Nvidia, the kingpin of chips powering artificial intelligence, on Wednesday released quarterly financial results that reinforced how the company has become one of the biggest winners of the artificial intelligence boom, and it said demand for its products would fuel continued sales growth.
The Silicon Valley chip maker has been on an extraordinary rise over the past 18 months, driven by demand for its specialized and costly semiconductors, which are used for training popular A.I. services like OpenAI’s ChatGPT chatbot. Nvidia has become known as one of the “Magnificent Seven” tech stocks, which along with others like Amazon, Apple and Microsoft have helped power the stock market.
Nvidia’s valuation has surged more than 40 percent to $1.7 trillion since the start of the year, turning it into one of the world’s most valuable public companies. Last week, the company briefly eclipsed the market values of Amazon and Alphabet before receding to the fifth-most-valuable tech company. Its stock market gains are largely a result of repeatedly exceeding analysts’ expectations for growth, a feat that is becoming more difficult as they keep raising their predictions.
On Wednesday, Nvidia reported that revenue in its fiscal fourth quarter more than tripled from a year earlier to $22.1 billion, while profit soared nearly ninefold to $12.3 billion. Revenue was well above the $20 billion the company predicted in November and above Wall Street estimates of $20.4 billion.

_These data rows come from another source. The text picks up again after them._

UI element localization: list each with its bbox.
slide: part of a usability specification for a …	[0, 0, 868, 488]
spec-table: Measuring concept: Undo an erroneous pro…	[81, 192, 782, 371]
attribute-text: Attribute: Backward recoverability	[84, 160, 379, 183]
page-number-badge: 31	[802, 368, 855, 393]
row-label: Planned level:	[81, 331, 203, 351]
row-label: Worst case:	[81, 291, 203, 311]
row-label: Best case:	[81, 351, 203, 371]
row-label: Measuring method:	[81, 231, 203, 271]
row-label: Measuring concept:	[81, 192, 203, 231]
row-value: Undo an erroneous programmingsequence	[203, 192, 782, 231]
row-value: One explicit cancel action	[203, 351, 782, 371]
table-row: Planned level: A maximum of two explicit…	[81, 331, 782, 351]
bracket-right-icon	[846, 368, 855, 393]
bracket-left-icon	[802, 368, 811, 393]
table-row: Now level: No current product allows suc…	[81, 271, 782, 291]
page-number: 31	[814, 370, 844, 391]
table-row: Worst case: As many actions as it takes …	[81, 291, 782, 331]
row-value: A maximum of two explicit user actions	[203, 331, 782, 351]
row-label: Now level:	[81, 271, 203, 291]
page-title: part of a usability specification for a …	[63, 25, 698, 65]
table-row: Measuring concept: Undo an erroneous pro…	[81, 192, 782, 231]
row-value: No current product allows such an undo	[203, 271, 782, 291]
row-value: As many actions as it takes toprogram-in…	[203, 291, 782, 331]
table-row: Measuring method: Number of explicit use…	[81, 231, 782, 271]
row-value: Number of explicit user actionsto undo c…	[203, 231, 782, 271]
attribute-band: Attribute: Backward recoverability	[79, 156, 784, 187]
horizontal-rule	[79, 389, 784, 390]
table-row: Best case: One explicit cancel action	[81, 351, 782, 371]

Nvidia predicted that revenue in the current quarter would total about $24 billion, also more than triple the year-earlier period and higher than analysts’ average forecast of $22 billion.
Jensen Huang, Nvidia’s co-founder and chief executive, argues that an epochal shift to upgrade data centers with chips needed for training powerful A.I. models is still in its early phases. That will require spending roughly $2 trillion to equip all the buildings and computers to use chips like Nvidia’s, he predicts.
“Accelerated computing and generative A.I. have hit the tipping point,” Mr. Huang said in a news release. “Demand is surging worldwide across companies, industries and nations.”
In an interview later Wednesday, Mr. Huang said much more growth for the company lay ahead. “We are one year into generative A.I.,” he said. “My guess is we are literally into the first year of a 10-year cycle of spreading this technology into every single industry.”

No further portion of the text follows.